Perez hit .209 with a .244 on-base percentage in 2016, a drop from his encouraging performance in 2015. As a result, he’s now bringing a leg kick into his swing to try to rediscover his timing.
“He’s loading better,” Manager Mike Scioscia said. “His path to the ball is better.”
Perez has a homer and a triple in his last two Cactus League games, but he’s still hitting just .208 in the small sample of 24 at-bats in Arizona.
“I feel great this year,” Perez said. “With a new mentality.”
Last season was a difficult one mentally for Perez, who came in with such high expectations after he had hit .250 in 2015, including .333 in September.

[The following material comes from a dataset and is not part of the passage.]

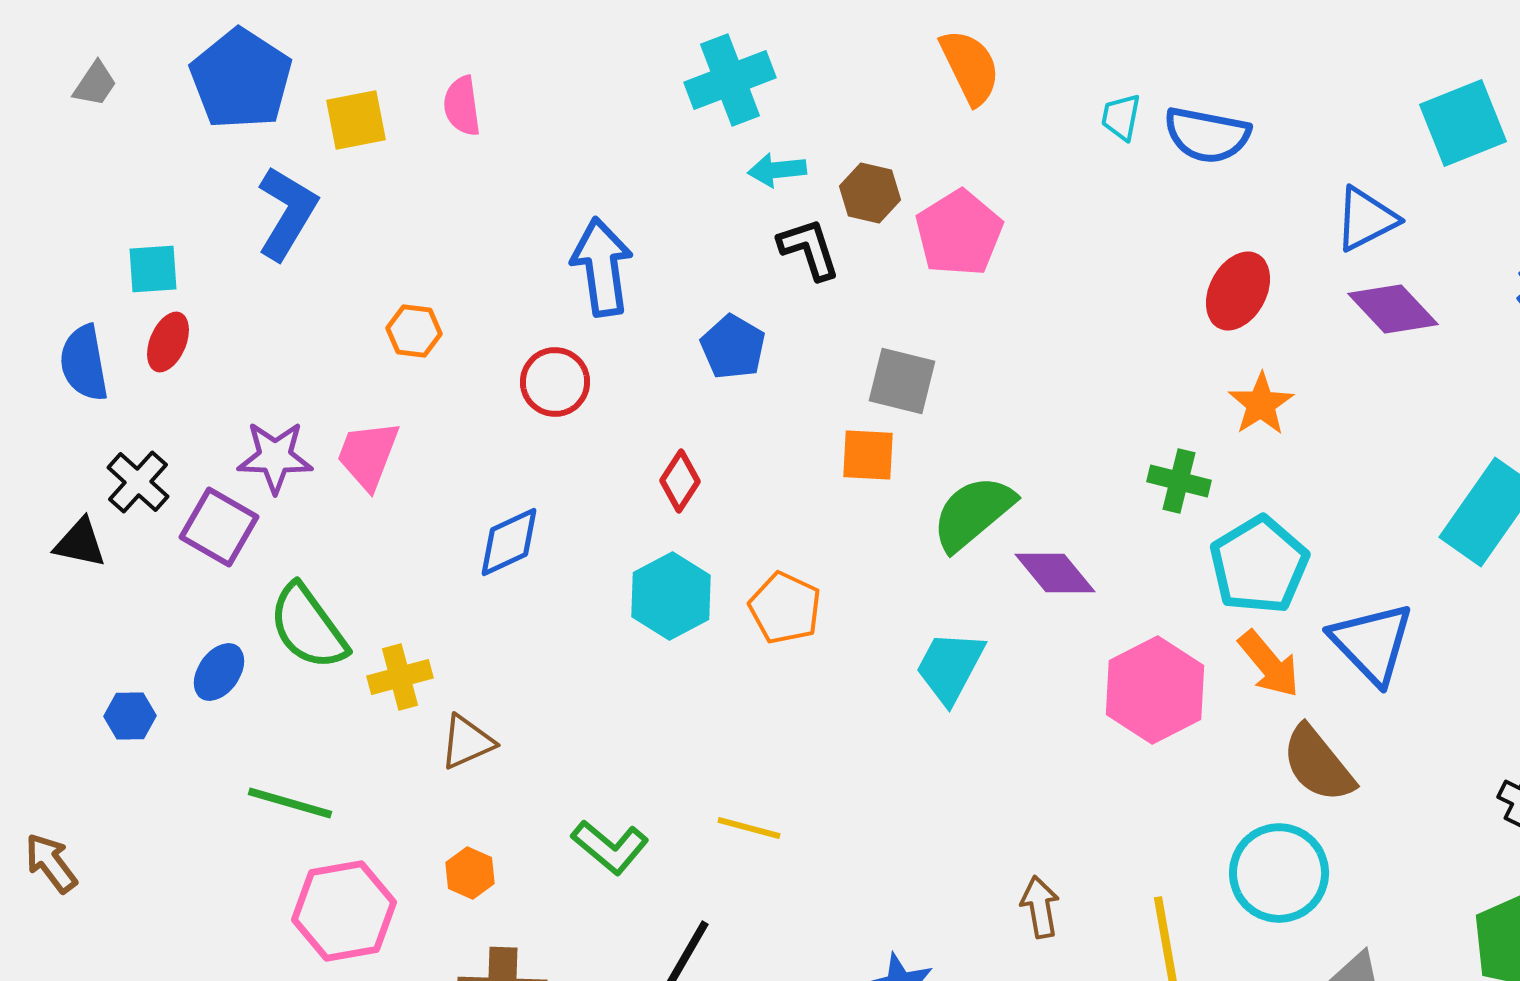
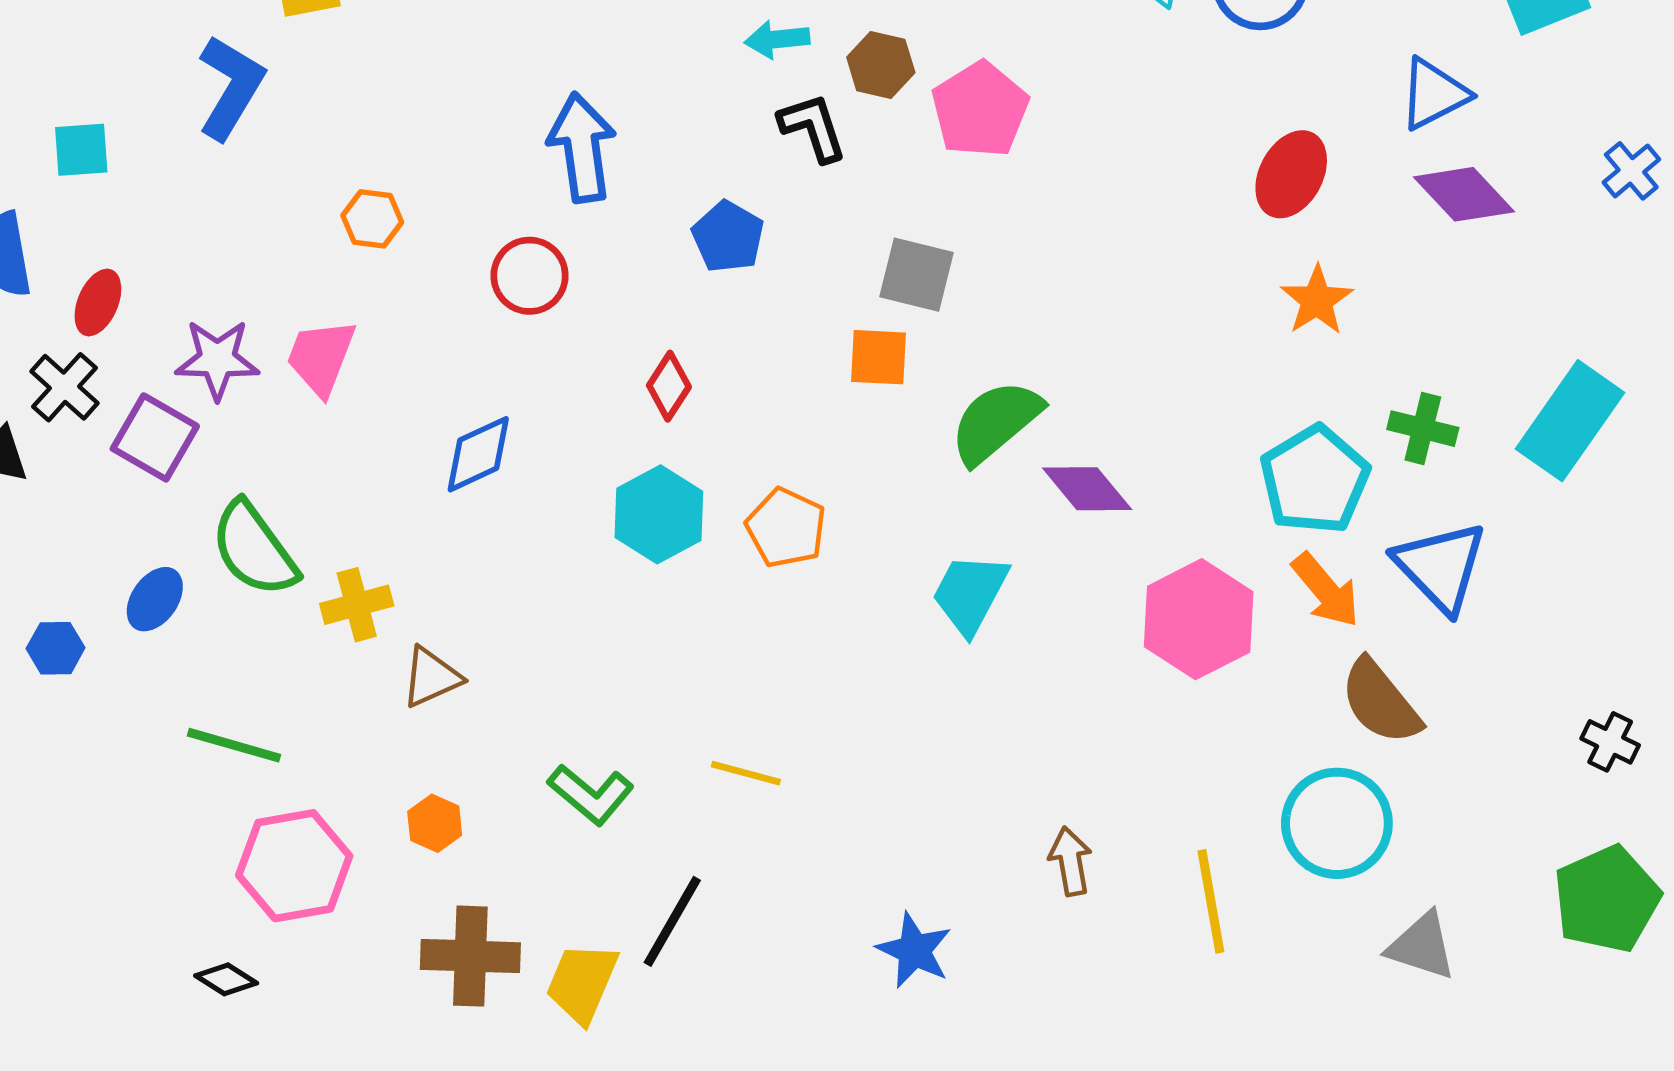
red ellipse: (168, 342) -> (98, 303), moved
green cross: (1179, 481) -> (1423, 429), moved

“At the end of ’15 he played well for us down the stretch,” Scioscia said. “He caught well and got some big hits for us. He’s not too far removed from that, but there are some things last year he struggled with.”
Perez, who was the catcher on opening night, hit so poorly that he lost his job, and then in July he was briefly demoted to Triple-A.
“Nobody wants to get sent down,” he said. “But I just tried to work hard and get back to the big leagues. I think I played pretty good when I was sent down.”
Perez hit .359 in 10 games at Triple-A and returned to the majors. He finished the season mostly backing up Jett Bandy. Bandy was then traded over the winter for Martin Maldonado, who currently appears to be slightly ahead of him on the depth chart.
Jefry Marte’s assimilation to left field depends, it seems, on his bat.
An infielder, Marte spent significant time in left field in 2016, as the Angels struggled to fill that spot and wanted to get his bat into the lineup. This spring, Marte has not yet played left in a game, although he’s worked out there a little, Scioscia said.